Geldpolitik

Zinswende beschert EZB Verluste

Rund um den Globus haben zuletzt Zentralbanken über Verluste berichtet oder diese in Aussicht gestellt. Nun hat auch die EZB ihren Jahresabschluss für 2022 vorgelegt. Sie verbucht Verluste, gleicht diese aber durch die Auflösung von Rückstellungen aus.

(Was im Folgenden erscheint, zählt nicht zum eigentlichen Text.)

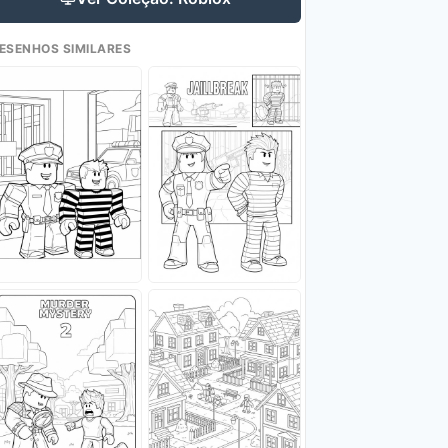
ESENHOS SIMILARES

Zinswende beschert EZB Verluste

ms Frankfurt

Die Europäische Zen­tralbank (EZB) hat aufgrund hoher Zinsausgaben und Abschreibungen auf Wertpapiere im Jahr 2022 einen deutlichen Verlust von gut 1,6 Mrd. Euro erwirtschaftet. Da sie in gleicher Höhe früher gebildete Rückstellungen auflöste, steht für das vergangene Jahr unter dem Strich ein Jahresüberschuss von null. Die nationalen Zentralbanken gehen deshalb dieses Mal leer aus. Im Jahr 2021 hatte noch ein geringer Gewinn von 192 Mill. Euro zu Buche gestanden. Für die nächsten Jahre zeichnen sich weitere Verluste ab. Die EZB ist aber zuversichtlich, dass sie diese gut auffangen kann. Zudem betont sie, dass bei ihrem Handeln nicht Gewinne oder Verluste, sondern das Mandat der Preisstabilität entscheidend sei.

Debatte über Reputation

Die Bilanzen der Notenbanken und mögliche Verluste stehen derzeit weltweit im besonderen Fokus. Rund um den Globus haben zuletzt Zentralbanken über Verluste berichtet oder diese in Aussicht gestellt – darunter auch die US-Notenbank Fed. Anfang Januar hatte die Schweizerische Nationalbank (SNB) für 2022 sogar einen Rekord-Jahresverlust von 132 Mrd. sfr (rund 134 Mrd. Euro) in Aussicht gestellt (vgl. BZ vom 9. Januar). Das hat eine Debatte ausgelöst, inwieweit solche Verluste die Handlungsfähigkeit der Zentralbanken einschränken oder ihre Glaubwürdigkeit untergraben. Die Notenbanker weisen das zurück, und auch die Zentralbank der Zentralbanken BIZ hat solche Verluste unlängst relativiert (vgl. BZ vom 7. Februar).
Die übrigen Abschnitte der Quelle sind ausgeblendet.